Shares of Apple and some of its suppliers fell on signs that demand for the new iPhone 8 models isn’t as strong as anticipated while buyers await the release of the higher-end iPhone X.
The Taipei-based Economic Daily News reported on Thursday that Apple cut orders for its latest model, which went on sale last month, by more than 50 per cent. The newspaper didn’t identify its source or elaborate on what sort of orders had been pulled, or how it arrived at that number. An Apple spokeswoman declined to comment.
AT&T ‘s customers upgraded 900,000 fewer handsets in the three months through September than a year earlier, it said in a regulatory filing on Wednesday. The trend hints at customers waiting for the flagship iPhone X to buy a new phone.
There’s a “more anaemic appetite for the iPhone 8 right now,” Joe Natale, chief executive officer of Canadian carrier Rogers Communications, said in a conference call on Thursday. “There’s lots of anticipation around the iPhone X and what it has to offer.”
Many analysts already expected that the iPhone 8 would be overshadowed by stronger demand for iPhone X, which is scheduled to be released next month. But investors are sensitive to any potential demand weakness for Apple products.
“It puts more pressure, more focus on the iPhone X, but that’s the Super Bowl event,” said Daniel Ives, head of technology research at GBH Insights. “I view the iPhone 8 as really just a placeholder.”
Apple shares slid as much as 2.8 per cent to $US155.26. The stock had risen 38 per cent through Wednesday, and is close to a record high, buoyed largely by anticipation for the iPhone X. Shares in Pegatron, a contract assembler that gets almost 60 per cent of its revenue from Apple, fell as much as 2.7 per cent in Taipei trading. Other suppliers including Catcher Technology and AAC Technologies also declined.
Earlier reports have also flagged weak demand for the iPhone 8, though investors are mostly expecting a sales surge from the high-end iPhone X when it becomes available in the US on November 3. With its $US999 price tag, the iPhone X will do more to help boost Apple’s margins. The top-of-the-line model includes a facial recognition system that uses a 3-D scanner to unlock the handset, replacing the fingerprint sensor in the iPhone 8 and other earlier versions.

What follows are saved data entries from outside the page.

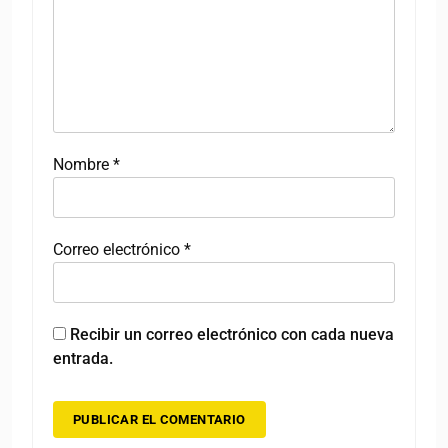
Nombre
*
Correo electrónico
*
Recibir un correo electrónico con cada nueva
entrada.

Apple forecast total sales of $US49 billion to $US52 billion in the three months through September, a projection investors understood to signal resilient iPhone demand that could also carry over into the December quarter, given the staggered phone release dates. Analysts see total sales in the holiday quarter jumping 10 per cent to $US87 billion.
“What’s lurking is a question of is this just people waiting for the X or is there weakness in overall demand?” said James Cordwell, an analyst at Atlantic Equities. “A demand problem is more of a fundamental issue.”
The Economic Daily said the lowered orders mean shipments of iPhone 8 models could come in at just 5 million to 6 million a month in November and December.
The newspaper also said Apple is grappling with production hiccups that could disrupt supply for the iPhone X. The issue isn’t difficulties securing supply of cutting-edge organic light-emitting diode screens or three-dimensional sensors, as reported earlier, but of glass panels, the newspaper said.
This story Administrator ready to work first appeared on Nanjing Night Net.